▶ _Instructions for the task_
An exact transcription of all the records, free of pictures, is the expected answer.

▶ _Input data_
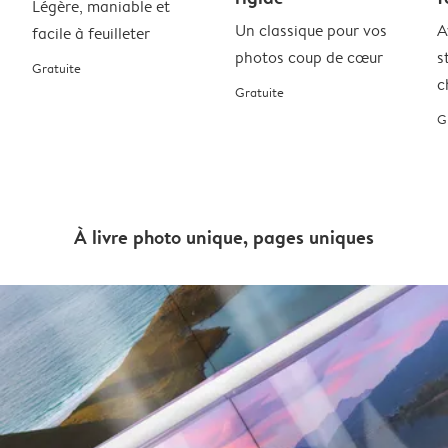
Légère, maniable et
Un classique pour vos
A
facile à feuilleter
photos coup de cœur
s
Gratuite
c
Gratuite
G
À livre photo unique, pages uniques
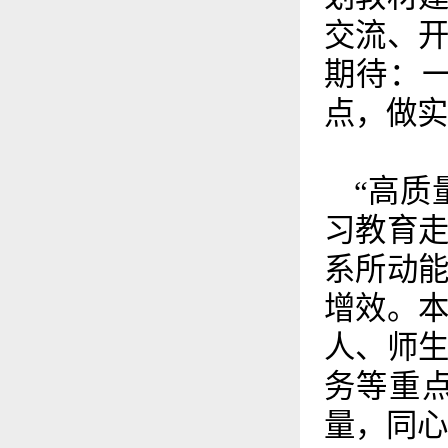
交流、
期待：
点，做实
“高质
习教育
系所动
增效。
人、师
务等重
量，同心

▶ _Exercise result_
Légère, maniable et
Un classique pour vos
A
facile à feuilleter
photos coup de cœur
s
Gratuite
c
Gratuite
G
À livre photo unique, pages uniques
交流、
期待：
点，做实
“高质
习教育
系所动
增效。
人、师
务等重
量，同心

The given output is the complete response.